I had to resort to the dictionary to check some of the normal usage definitions.  It says steam is water in the form of a gas or vapour, or water changed to this form by boiling, and extensively used for mechanical power or for heating purposes.  Also the mist which forms when when gas or vapour from boiling water condenses in air.  It also defines steam point as the equilibrium temperature of liquid and vapour phases of water at 101.315 kPa which is equal to 100 degrees C.

So it seems that you are correct in associating the word steam with boiling, and in answer to your question about the difference between steam and the water suspended in air as fog etc.
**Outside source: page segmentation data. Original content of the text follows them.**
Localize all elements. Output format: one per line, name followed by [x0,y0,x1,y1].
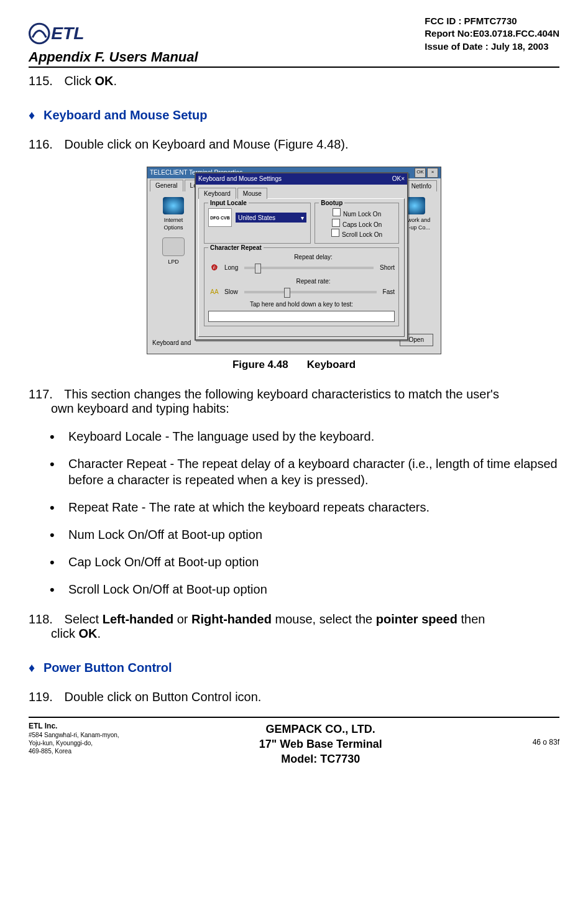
section-keyboard-mouse: ♦Keyboard and Mouse Setup [29,107,559,124]
diamond-icon: ♦ [29,107,36,124]
list-item: Character Repeat - The repeat delay of a… [50,456,559,488]
repeat-delay-slider[interactable] [244,267,374,269]
bootup-option[interactable]: Caps Lock On [319,219,395,229]
document-page: ETL FCC ID : PFMTC7730 Report No:E03.071… [0,0,588,905]
etl-logo: ETL [29,15,97,52]
checkbox-icon [333,208,341,216]
step-text: Double click on Button Control icon. [65,690,262,704]
t-bold: OK [78,627,97,640]
t: click [51,627,78,640]
step-117: 117. This section changes the following … [29,386,559,417]
repeat-delay-label: Repeat delay: [232,253,395,262]
test-input[interactable] [208,311,395,322]
step-text-line2: own keyboard and typing habits: [51,400,559,417]
repeat-rate-slider[interactable] [244,291,377,293]
group-bootup: Bootup Num Lock On Caps Lock On Scroll L… [315,203,399,244]
footer-addr: Yoju-kun, Kyounggi-do, [29,739,177,747]
report-no: Report No:E03.0718.FCC.404N [425,27,559,40]
footer-company: ETL Inc. [29,722,177,732]
footer-center-line: GEMPACK CO., LTD. [177,722,464,737]
diamond-icon: ♦ [29,659,36,676]
test-label: Tap here and hold down a key to test: [208,300,395,309]
footer-addr: #584 Sangwhal-ri, Kanam-myon, [29,731,177,739]
step-text: Double click on Keyboard and Mouse (Figu… [65,137,349,151]
dialog-tabs: Keyboard Mouse [196,185,407,199]
checkbox-icon [332,219,340,227]
icon-label: Internet Options [155,216,192,231]
group-character-repeat: Character Repeat Repeat delay: 🅐 Long Sh… [204,247,399,327]
t: Select [65,612,103,626]
locale-dropdown[interactable]: United States ▾ [236,213,306,223]
step-text-line1: This section changes the following keybo… [64,387,499,401]
tab-mouse[interactable]: Mouse [237,188,267,200]
list-item: Scroll Lock On/Off at Boot-up option [50,581,559,597]
t: . [97,627,101,640]
aa-icon: AA [208,288,221,296]
svg-text:ETL: ETL [51,23,84,43]
list-item: Cap Lock On/Off at Boot-up option [50,554,559,570]
page-header: ETL FCC ID : PFMTC7730 Report No:E03.071… [29,15,559,53]
tab-netinfo[interactable]: NetInfo [406,180,437,192]
long-label: Long [224,264,238,272]
group-label: Character Repeat [208,244,264,252]
group-label: Bootup [319,199,344,208]
lpd-icon[interactable]: LPD [155,237,192,265]
internet-options-icon[interactable]: Internet Options [155,197,192,231]
tab-general[interactable]: General [150,180,183,191]
step-text-pre: Click [65,74,95,88]
footer-center-line: 17" Web Base Terminal [177,737,464,751]
t-bold: Left-handed [103,612,173,626]
tab-keyboard[interactable]: Keyboard [198,188,236,200]
dialog-titlebar: Keyboard and Mouse Settings OK × [196,173,407,185]
keyboard-icon: DFG CVB [208,208,232,227]
icon-label: LPD [155,258,192,265]
list-item: Num Lock On/Off at Boot-up option [50,526,559,543]
bootup-option[interactable]: Num Lock On [319,208,395,219]
section-title: Power Button Control [44,661,172,674]
footer-left: ETL Inc. #584 Sangwhal-ri, Kanam-myon, Y… [29,722,177,756]
repeat-rate-label: Repeat rate: [232,277,395,286]
fast-label: Fast [383,288,395,296]
step-119: 119. Double click on Button Control icon… [29,689,559,705]
header-meta: FCC ID : PFMTC7730 Report No:E03.0718.FC… [425,15,559,53]
dialog-title: Keyboard and Mouse Settings [198,175,282,183]
checkbox-icon [331,229,339,237]
screenshot-keyboard-dialog: TELECLIENT Terminal Properties OK × Gene… [147,167,441,354]
page-footer: ETL Inc. #584 Sangwhal-ri, Kanam-myon, Y… [29,722,559,767]
footer-right: 46 o 83f [464,722,559,747]
dialog-ok-button[interactable]: OK [392,175,401,183]
t: or [173,612,191,626]
dialog-close-button[interactable]: × [401,175,405,183]
back-close-button[interactable]: × [427,168,438,178]
footer-center: GEMPACK CO., LTD. 17" Web Base Terminal … [177,722,464,767]
back-selected-label: Keyboard and [152,339,191,347]
footer-center-line: Model: TC7730 [177,751,464,766]
footer-divider [29,717,559,718]
step-118: 118. Select Left-handed or Right-handed … [29,611,559,642]
step-number: 119. [29,689,61,705]
list-item: Keyboard Locale - The language used by t… [50,428,559,444]
back-ok-button[interactable]: OK [415,168,426,178]
step-116: 116. Double click on Keyboard and Mouse … [29,136,559,153]
section-power-button: ♦Power Button Control [29,659,559,676]
figure-name: Keyboard [307,359,356,370]
group-label: Input Locale [208,199,249,208]
locale-value: United States [238,214,275,223]
figure-number: Figure 4.48 [232,359,288,370]
bootup-option[interactable]: Scroll Lock On [319,229,395,239]
short-label: Short [380,264,395,272]
t: mouse, select the [272,612,376,626]
back-panel-icons-left: Internet Options LPD [155,197,192,272]
characteristics-list: Keyboard Locale - The language used by t… [50,428,559,597]
t-bold: Right-handed [191,612,272,626]
group-input-locale: Input Locale DFG CVB United States ▾ [204,203,311,244]
header-divider [29,67,559,68]
list-item: Repeat Rate - The rate at which the keyb… [50,499,559,515]
footer-addr: 469-885, Korea [29,747,177,755]
svg-point-0 [30,24,49,43]
t: then [457,612,485,626]
page-number: 46 o 83f [533,738,559,747]
document-body: 115. Click OK. ♦Keyboard and Mouse Setup… [29,73,559,705]
step-115: 115. Click OK. [29,73,559,90]
dialog-panel: Input Locale DFG CVB United States ▾ [198,198,405,337]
I suggest it is tied to the method of generation of that form in common usage, but the first clause in the dictionary definition just says water in the form of gas or vapour, followed by the word or.
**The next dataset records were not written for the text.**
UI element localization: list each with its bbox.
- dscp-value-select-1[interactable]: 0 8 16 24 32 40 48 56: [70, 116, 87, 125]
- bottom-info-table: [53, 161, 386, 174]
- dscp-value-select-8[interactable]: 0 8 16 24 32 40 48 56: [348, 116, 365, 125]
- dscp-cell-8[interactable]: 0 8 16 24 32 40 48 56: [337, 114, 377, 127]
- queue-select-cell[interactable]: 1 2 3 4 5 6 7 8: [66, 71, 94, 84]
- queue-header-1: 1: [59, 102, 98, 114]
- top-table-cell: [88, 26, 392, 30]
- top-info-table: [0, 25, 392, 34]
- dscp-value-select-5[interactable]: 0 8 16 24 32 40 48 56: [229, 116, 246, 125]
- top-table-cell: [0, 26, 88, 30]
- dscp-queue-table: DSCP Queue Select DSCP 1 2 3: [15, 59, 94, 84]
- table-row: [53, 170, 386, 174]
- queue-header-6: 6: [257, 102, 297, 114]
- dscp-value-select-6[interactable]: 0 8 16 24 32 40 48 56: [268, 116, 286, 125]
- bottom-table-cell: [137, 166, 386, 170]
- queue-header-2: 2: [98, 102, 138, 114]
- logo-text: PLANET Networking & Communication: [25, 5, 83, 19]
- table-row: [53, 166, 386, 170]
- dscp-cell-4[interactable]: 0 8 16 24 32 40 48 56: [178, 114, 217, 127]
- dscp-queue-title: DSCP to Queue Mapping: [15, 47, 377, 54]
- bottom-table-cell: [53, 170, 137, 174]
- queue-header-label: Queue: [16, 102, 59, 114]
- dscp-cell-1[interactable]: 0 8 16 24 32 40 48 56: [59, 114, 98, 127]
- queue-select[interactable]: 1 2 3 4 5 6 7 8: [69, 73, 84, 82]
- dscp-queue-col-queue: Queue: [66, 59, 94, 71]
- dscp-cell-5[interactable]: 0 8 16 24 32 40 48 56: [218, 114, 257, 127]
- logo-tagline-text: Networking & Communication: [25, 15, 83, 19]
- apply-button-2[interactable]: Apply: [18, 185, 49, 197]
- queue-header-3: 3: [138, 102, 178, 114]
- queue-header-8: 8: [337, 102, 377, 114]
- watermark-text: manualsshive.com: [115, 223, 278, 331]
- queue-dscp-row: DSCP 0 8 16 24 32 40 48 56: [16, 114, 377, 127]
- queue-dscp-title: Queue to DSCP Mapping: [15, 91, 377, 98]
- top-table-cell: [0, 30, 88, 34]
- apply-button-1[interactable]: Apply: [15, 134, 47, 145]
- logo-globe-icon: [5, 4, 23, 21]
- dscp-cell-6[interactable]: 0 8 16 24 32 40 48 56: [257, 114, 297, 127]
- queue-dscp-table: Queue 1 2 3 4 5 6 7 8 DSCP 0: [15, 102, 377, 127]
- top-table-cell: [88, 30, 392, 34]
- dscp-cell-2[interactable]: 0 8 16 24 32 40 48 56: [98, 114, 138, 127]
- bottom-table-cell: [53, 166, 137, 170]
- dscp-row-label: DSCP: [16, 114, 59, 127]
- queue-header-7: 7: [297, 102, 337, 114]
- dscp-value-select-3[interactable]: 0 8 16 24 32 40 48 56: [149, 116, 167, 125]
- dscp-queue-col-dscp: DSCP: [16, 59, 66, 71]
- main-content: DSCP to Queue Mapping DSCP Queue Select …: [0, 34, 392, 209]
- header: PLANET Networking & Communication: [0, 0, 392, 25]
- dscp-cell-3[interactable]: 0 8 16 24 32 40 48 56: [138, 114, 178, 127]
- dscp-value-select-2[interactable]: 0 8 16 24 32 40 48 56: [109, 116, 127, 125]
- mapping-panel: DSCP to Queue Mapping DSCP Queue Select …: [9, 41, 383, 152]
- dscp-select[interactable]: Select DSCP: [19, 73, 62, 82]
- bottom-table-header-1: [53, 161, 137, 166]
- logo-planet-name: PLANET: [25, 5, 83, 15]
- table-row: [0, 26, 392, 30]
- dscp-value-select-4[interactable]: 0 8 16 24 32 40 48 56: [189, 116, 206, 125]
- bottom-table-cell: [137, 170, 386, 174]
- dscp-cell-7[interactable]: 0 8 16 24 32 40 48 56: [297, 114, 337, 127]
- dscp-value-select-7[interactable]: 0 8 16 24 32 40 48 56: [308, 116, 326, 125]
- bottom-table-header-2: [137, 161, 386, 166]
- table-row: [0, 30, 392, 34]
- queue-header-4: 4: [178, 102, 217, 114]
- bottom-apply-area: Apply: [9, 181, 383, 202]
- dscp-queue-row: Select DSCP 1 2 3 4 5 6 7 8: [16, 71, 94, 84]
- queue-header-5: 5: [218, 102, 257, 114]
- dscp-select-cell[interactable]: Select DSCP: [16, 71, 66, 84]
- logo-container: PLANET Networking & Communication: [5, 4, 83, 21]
Applying thermodynamics and our knowledge of how the equilibrium pressure of the liquid and gas phases of water change with temperature, I suggest that there is no physical difference.

That leads to the question of humidity.  I suggest this is our everyday description of the moisture content normally found in air.  Normally, moisture content of air, which is proportional to the partial pressure of water vapour in the air, is not at the equilibrium pressure for the prevailing atmospheric temperature, but always less.  The weather bureau records relative humidity which is the percentage of the equilibrium pressure at that temperature.  This means that the actual moisture content of the air varies with temperature, when at the same relative humidity.    As I mentioned yesterday, the steam tables tell us the equilibrium pressure for each temperature.  The relative humidity reading tells us the proportion of that equilibrium pressure which is actually present.  It is then clear that if air with a certain partial pressure of water vapour is cooled, then eventually a temperature is reached where that partial pressure does equal the equilibrium pressure, so condensation must begin if cooling continues.
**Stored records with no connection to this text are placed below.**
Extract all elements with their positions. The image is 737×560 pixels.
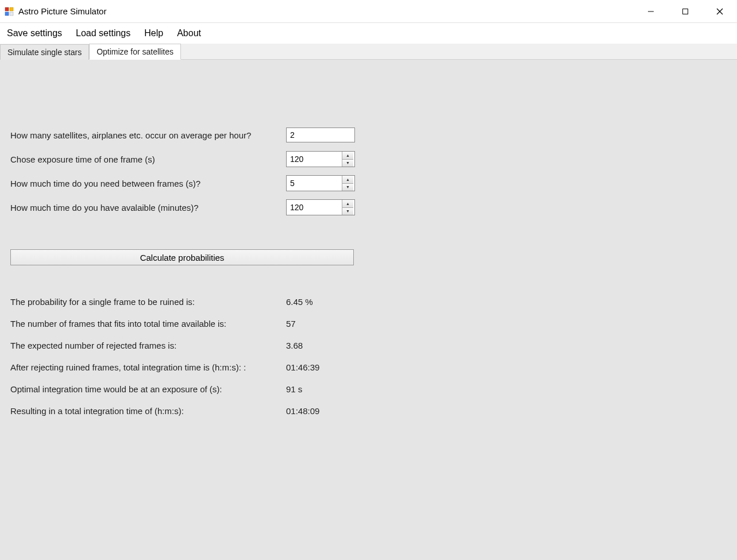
result-frames: The number of frames that fits into tota…: [10, 312, 737, 334]
input-occurrences[interactable]: [286, 128, 355, 142]
row-exposure: Chose exposure time of one frame (s) ▲ ▼: [10, 147, 737, 171]
spin-up-available[interactable]: ▲: [342, 200, 353, 208]
spin-down-available[interactable]: ▼: [342, 208, 353, 215]
value-frames: 57: [286, 319, 296, 329]
label-exposure: Chose exposure time of one frame (s): [10, 155, 286, 164]
value-total: 01:48:09: [286, 406, 319, 416]
result-total: Resulting in a total integration time of…: [10, 400, 737, 422]
spin-up-exposure[interactable]: ▲: [342, 152, 353, 160]
numeric-exposure: ▲ ▼: [286, 151, 355, 167]
tab-optimize-for-satellites[interactable]: Optimize for satellites: [89, 44, 181, 60]
menu-save-settings[interactable]: Save settings: [7, 28, 62, 38]
row-between: How much time do you need between frames…: [10, 171, 737, 195]
label-frames: The number of frames that fits into tota…: [10, 319, 286, 329]
content-panel: How many satellites, airplanes etc. occu…: [0, 60, 737, 560]
spin-up-between[interactable]: ▲: [342, 176, 353, 184]
input-available[interactable]: [287, 200, 342, 215]
window-controls: [634, 0, 737, 22]
label-available: How much time do you have avalaible (min…: [10, 203, 286, 213]
results-section: The probability for a single frame to be…: [10, 291, 737, 422]
label-probability: The probability for a single frame to be…: [10, 297, 286, 307]
close-button[interactable]: [703, 0, 737, 23]
menubar: Save settings Load settings Help About: [0, 23, 737, 44]
svg-rect-2: [5, 12, 9, 16]
spin-exposure: ▲ ▼: [342, 152, 353, 167]
result-integration: After rejecting ruined frames, total int…: [10, 356, 737, 378]
svg-rect-5: [683, 9, 688, 14]
svg-rect-0: [5, 7, 9, 11]
calculate-button[interactable]: Calculate probabilities: [10, 249, 354, 265]
label-between: How much time do you need between frames…: [10, 179, 286, 188]
svg-rect-1: [10, 7, 13, 11]
menu-load-settings[interactable]: Load settings: [76, 28, 130, 38]
input-exposure[interactable]: [287, 152, 342, 167]
spin-down-between[interactable]: ▼: [342, 184, 353, 191]
value-optimal: 91 s: [286, 384, 302, 394]
result-rejected: The expected number of rejected frames i…: [10, 334, 737, 356]
label-optimal: Optimal integration time would be at an …: [10, 384, 286, 394]
row-available: How much time do you have avalaible (min…: [10, 195, 737, 219]
maximize-button[interactable]: [668, 0, 703, 23]
spin-down-exposure[interactable]: ▼: [342, 160, 353, 167]
spin-available: ▲ ▼: [342, 200, 353, 215]
value-probability: 6.45 %: [286, 297, 313, 307]
menu-about[interactable]: About: [177, 28, 201, 38]
input-between[interactable]: [287, 176, 342, 191]
result-optimal: Optimal integration time would be at an …: [10, 378, 737, 400]
numeric-available: ▲ ▼: [286, 199, 355, 215]
label-total: Resulting in a total integration time of…: [10, 406, 286, 416]
minimize-button[interactable]: [634, 0, 668, 23]
row-occurrences: How many satellites, airplanes etc. occu…: [10, 123, 737, 147]
label-occurrences: How many satellites, airplanes etc. occu…: [10, 130, 286, 140]
app-icon: [5, 7, 14, 16]
titlebar: Astro Picture Simulator: [0, 0, 737, 23]
value-rejected: 3.68: [286, 341, 303, 350]
label-rejected: The expected number of rejected frames i…: [10, 341, 286, 350]
value-integration: 01:46:39: [286, 362, 319, 372]
menu-help[interactable]: Help: [144, 28, 163, 38]
numeric-between: ▲ ▼: [286, 175, 355, 191]
window-title: Astro Picture Simulator: [18, 6, 106, 16]
tab-simulate-single-stars[interactable]: Simulate single stars: [0, 44, 89, 60]
result-probability: The probability for a single frame to be…: [10, 291, 737, 312]
spin-between: ▲ ▼: [342, 176, 353, 191]
tabstrip: Simulate single stars Optimize for satel…: [0, 44, 737, 60]
svg-rect-3: [10, 12, 13, 16]
label-integration: After rejecting ruined frames, total int…: [10, 362, 286, 372]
I have every sympathy for your feeling of challenge in applying the basic thermodynamics you learned.  I went into a career where it was a basic tool used every day, but while I realised that the knowledge had the answer to everyday questions, some of Willy's questions have really got me thinking carefully to make sure I had an answer that was properly supported by the theory.  I still check very carefully for relevant examples in my textbook before I post on some of the more obscure ones.

Hi Willy, I think I failed on the request for words of no more than two syllables, but I hope the longer words are generally well enough known that you won't need a dictionary to read it.  I should have mentioned yesterday, that when that condensation begins, the heat released helps warm the cooler air so the condensation soon stops, hence the limited extent of the mist.  But the new question, you have a boiler for example with water as a liquid, plus some vapour, at the equilibrium pressure for the temperature once the system has settled and all the temperatures are equal, plus some air to make a total pressure of atmospheric pressure prior to sealing the boiler.  If you now use a compressor to add more air, you increase the partial pressure of the air, but not the water vapour.  If you are extremely pedantic, you have to make sure the air is cooled to atmospheric temperature before it enters the boiler, otherwise it will just need more time to be at true equilibrium.

Some of the air will dissolve in the liquid phase, a quite small amount, and the rest just adds to the total pressure in the boiler.  You didn't say how high was high.  You boiler probably is designed for something around 100 psig when cold, or 700 kPag.  At this sort of pressure, the air in the vapour space and the water vapour act near enough to independently, as described by Dalton's law of partial pressures.  If you have a suitable vessel and suitable compressor, the situation is probably about the same at 500 psig.  You could continue to 5000 psig.  I had to specify a compressor for that once, and you don't want to go that far, but somewhere around that stage, perhaps lower or even higher, the atoms in the vapour space do get sufficiently crowded to affect each other and you can no longer simply add the partial pressure.  I am not very familiar with working in that range, and I am not sure just where it starts to be important.  Then, when you release the pressure, the amount dissolved can no longer be accommodated, and the excess dissolved air bubbles out like an opened can of soft drink.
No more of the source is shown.